Убедительно все это вранье выговорилось. И самое главное — такая откровенность дядюшку порадовала. Похоже, он все-таки какую-то внутреннюю скованность ощущал, беседуя с племянником. То ли не знал, как бывший советский, а ныне «новый русский» отреагирует на его биографию. Но поскольку Леха особо не волновался насчет того, что дядюшка переводил какие-то бумажки с немецкого на русский в министерстве Восточных территорий и таким образом служил фашистам, Александр Анатольевич приободрился. То есть он и выглядел до этого бодреньким, но то был, выражаясь по-ихнему, по-американскому, «имидж». То есть обманка для публики. Об этом Леха читал в какой-то газете, которую нашел пару лет тому назад в электричке.
— Конечно, — сказал он, — пока были большевики, я к вам поехать не мог. И потом не было времени. У вас все равно никто ничего нашего не покупал. Но мне было очень интересно, есть ли дети у дяди Алексея и другие родственники Коровины. Когда стало можно, я решил поискать — и нашел. Правда, для этого мне пришлось сказать, что я интересуюсь вопросами инвестиций в родной губернии.
— А на самом деле тебе это неинтересно? — спросил Леха.
— В меньшей степени. Если ты мне посоветуешь, куда можно сделать вложения, чтобы это было безопасно, то я рискну.
— Хорошо, — пробормотал Леха, лихорадочно обмозговывая, что будет, если дядюшка попросит прямо сейчас подумать, куда и чего вкладывать. Липовый банкир уже собирался вытаскивать заветный телефончик для связи с Воронковым, но тут дядюшка сменил тему.
— Да что я все о себе да о себе! — воскликнул Александр Анатольевич. — Расскажи, как вы тут жили.
— Нормально жили, — ответил Леха. — Только я ведь, дядь Саш, ни до войны не жил, ни в войну. Да и что сразу после войны — не помню.
— Наверно, не очень нормально, если ты только сейчас стал банкиром? — усмехнулся дядя.

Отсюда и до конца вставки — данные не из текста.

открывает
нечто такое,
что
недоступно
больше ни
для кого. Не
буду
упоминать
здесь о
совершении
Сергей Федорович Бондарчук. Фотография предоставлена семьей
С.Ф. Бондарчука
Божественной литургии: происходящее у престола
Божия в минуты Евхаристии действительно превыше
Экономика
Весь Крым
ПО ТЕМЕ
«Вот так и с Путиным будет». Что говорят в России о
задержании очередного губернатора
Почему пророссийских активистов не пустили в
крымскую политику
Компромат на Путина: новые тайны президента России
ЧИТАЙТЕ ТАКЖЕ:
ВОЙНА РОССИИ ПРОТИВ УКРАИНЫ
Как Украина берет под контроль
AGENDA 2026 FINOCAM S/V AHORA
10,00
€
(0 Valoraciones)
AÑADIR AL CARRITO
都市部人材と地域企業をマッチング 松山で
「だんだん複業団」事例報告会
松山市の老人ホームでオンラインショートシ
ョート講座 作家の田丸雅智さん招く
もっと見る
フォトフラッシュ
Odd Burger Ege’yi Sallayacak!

— Да я, честно говоря, и не собирался, — совершенно откровенно ответил Леха, — но ежели можно, то почему бы не стать?
Александр Анатольевич расхохотался, а когда перестал смеяться, произнес:
— Знаешь ли, я ощущаю себя полным профаном в русской психологии. В Америке десятки людей изучали Россию как противника, написали горы книг. Каждый более-менее грамотный диссидент тоже чего-то писал для кремленолоджи и советолоджи. У нас можно читать все ваши газеты и журналы, выписывать любые ваши книги. Я много читал, смотрел видео, слушал радио… и ничего не понимаю.

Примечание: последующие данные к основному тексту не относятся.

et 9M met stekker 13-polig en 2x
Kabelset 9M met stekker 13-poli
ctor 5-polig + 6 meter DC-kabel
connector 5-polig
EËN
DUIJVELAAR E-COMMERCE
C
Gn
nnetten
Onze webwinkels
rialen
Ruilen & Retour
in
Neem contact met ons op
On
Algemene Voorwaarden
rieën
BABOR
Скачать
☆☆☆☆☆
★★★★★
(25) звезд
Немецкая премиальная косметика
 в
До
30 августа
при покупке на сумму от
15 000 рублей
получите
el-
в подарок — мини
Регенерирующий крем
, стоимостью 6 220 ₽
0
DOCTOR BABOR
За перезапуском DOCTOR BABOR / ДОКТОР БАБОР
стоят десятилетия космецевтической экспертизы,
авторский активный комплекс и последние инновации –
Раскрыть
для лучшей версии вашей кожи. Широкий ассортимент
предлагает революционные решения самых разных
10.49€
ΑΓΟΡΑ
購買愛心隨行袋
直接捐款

— А чего тут понимать? — сказал Леха. Он помнил инструкцию Воронкова — в политику не углубляться, — а потому не собирался углубляться даже в психологию. Тем более что не очень понимал, чем психология отличается от психоневрологии. В психдиспансере ему бывать доводилось, а вот с психологами он как-то не контачил.

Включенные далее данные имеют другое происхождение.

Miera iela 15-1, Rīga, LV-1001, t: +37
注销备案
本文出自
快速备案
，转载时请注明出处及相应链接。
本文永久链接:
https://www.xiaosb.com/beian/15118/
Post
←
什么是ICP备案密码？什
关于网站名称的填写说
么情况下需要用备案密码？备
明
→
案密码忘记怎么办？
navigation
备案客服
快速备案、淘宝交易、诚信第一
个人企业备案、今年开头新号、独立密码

— Что понимать? — прищурился дядюшка. — Например, почему люди, которые столько лет были устремлены к одной цели, вдруг решили поменять приоритеты. Я в отличие от тебя помню войну. Хотя я и не был на фронте, но там, где я работал, в министерстве Восточных территорий, и немцы, и русские были просто обязаны интересоваться социальной психологией советского населения.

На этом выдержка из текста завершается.